Ama aslında onun agresif kişiliği yarar sağladı… sanırım ona teşekkür etmeliyim.
”Teşekkürler. Evet, Myne çok kibar.”
”Uu…”
Eh? Onu överken yüzünü diğer tarafa çevirdi. Beklenmedik bir şekilde, Myne başkaları tarafından övülmeye alışkın değilmiş gibi görünüyordu. Bunun hakkında düşünürsek, genellikle şiddet uyguluyor. Ve bu hareketler insanları korkutuyor, bu yüzden övülmüyor.
Sanırım o da benim gibi bir Ölümcül Günah kullanıcısı olduğu için, ona başkalarından daha nazik davranıyorum.

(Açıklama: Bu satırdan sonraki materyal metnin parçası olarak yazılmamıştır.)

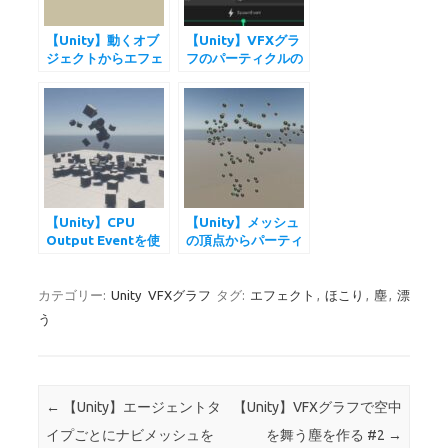
【Unity】動くオブ
【Unity】VFXグラ
ジェクトからエフェ
フのパーティクルの
クトを出す
出し方を変える
【Unity】CPU
【Unity】メッシュ
Output Eventを使
の頂点からパーティ
ってスポーンと同時
クルを出す
にスクリプトを実行
する
カテゴリー:
Unity
VFXグラフ
タグ:
エフェクト
,
ほこり
,
塵
,
漂
う
投稿ナビゲーション
←
【Unity】エージェントタ
【Unity】VFXグラフで空中
イプごとにナビメッシュを
を舞う塵を作る #2
→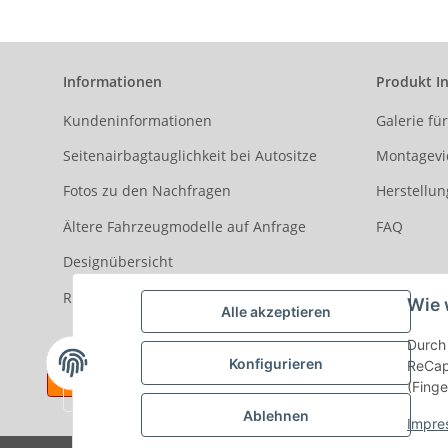
Informationen
Produkt I
Kundeninformationen
Galerie fü
Seitenairbagtauglichkeit bei Autositze
Montagevi
Fotos zu den Nachfragen
Herstellun
Ältere Fahrzeugmodelle auf Anfrage
FAQ
Designübersicht
Rezensionen
Wie 
Alle akzeptieren
Durch 
Konfigurieren
ReCapt
(Finge
Ablehnen
Impre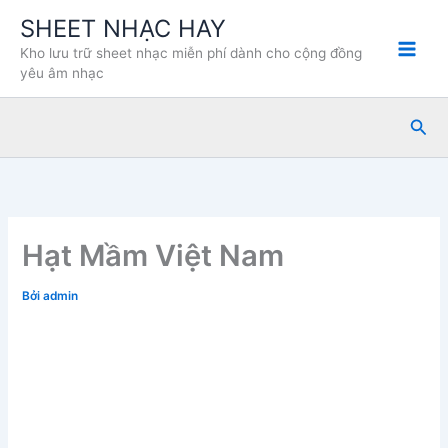
Nhảy
SHEET NHẠC HAY
tới
Kho lưu trữ sheet nhạc miễn phí dành cho cộng đồng
nội
yêu âm nhạc
dung
Tìm
kiế
Hạt Mầm Việt Nam
Bởi
admin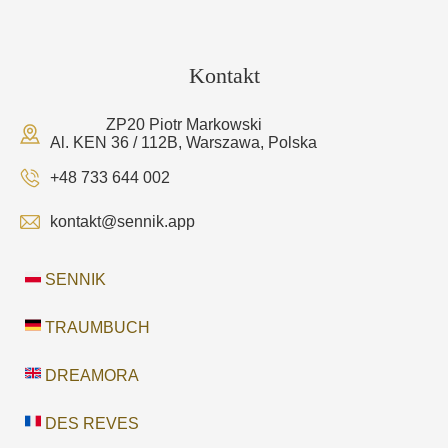
Kontakt
ZP20 Piotr Markowski
Al. KEN 36 / 112B, Warszawa, Polska
+48 733 644 002
kontakt@sennik.app
SENNIK
TRAUMBUCH
DREAMORA
DES REVES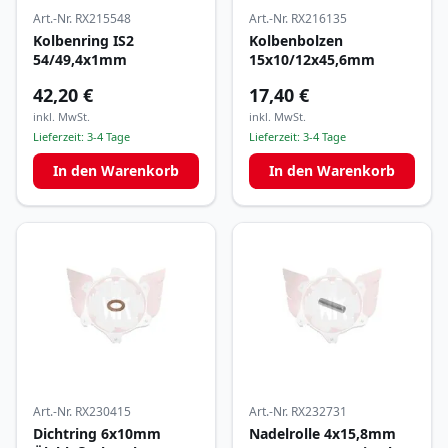
Art.-Nr.
RX215548
Art.-Nr.
RX216135
Kolbenring IS2
Kolbenbolzen
54/49,4x1mm
15x10/12x45,6mm
42,20 €
17,40 €
inkl. MwSt.
inkl. MwSt.
Lieferzeit:
3-4 Tage
Lieferzeit:
3-4 Tage
In den Warenkorb
In den Warenkorb
Art.-Nr.
RX230415
Art.-Nr.
RX232731
Dichtring 6x10mm
Nadelrolle 4x15,8mm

Utanmış Myne’ı izlerken, siparişlerimiz geldi. Büyük bir tabakta servis edilen bir porsiyon ızgara et.
Eh? Peki ya ben? Ağlamak üzereyken Myne,
”Bu ikimiz için.”
”Hee, demek öyleydi. Neden bunu tekrar yapıyorsun?”
Genellikle yemeklerimizi ayır sipariş ederdik. Böyle bir şeyleri paylaşmamız çok sıra dışıydı.
Benimle daha iyi anlaşmak istediği için mi? Yani Myne’ın hal biraz sağduyusu vardı. Tam iç çekerken,
”Bu savaştan önceki bir tören gibi. Savaş girmeden önce partnerinle aynı şeyi yemek.”
”Oh… eh, az önce ne dedin?”
”Hadi beraber bir şeyler yiyelim, sonra düşmanlarla savaşalım. Bu sefer gücünü ödünç almam gerekecek.”
Kahretsin, Myne hakkında söylediğim kibar kelimesini geri alıyorum. Tekrar buluştuğumuz zaman anlattıklarıyla ilgiliydi. Gallia’da benim yardımıma ihtiyacı olacak.
Yani bunu yapmanın zamanın gelmişti. Korunan şehre geldik ve Myne’ın kendi için çok güçlü olduğunu düşündüğü bir rakibi yemesine yardım edeceğim…
Endişelerim vardı ama başka bir Ölümcül Günah kullanıcısıyla yan yana savaşma şansını iple çekiyorum. Bu durumdan, kaçış yok.
Myne’ın benim için ayırdığı et parçasını aldım ve çiğnedim.
Yani, ona savaşta katılmayı kabul ettim.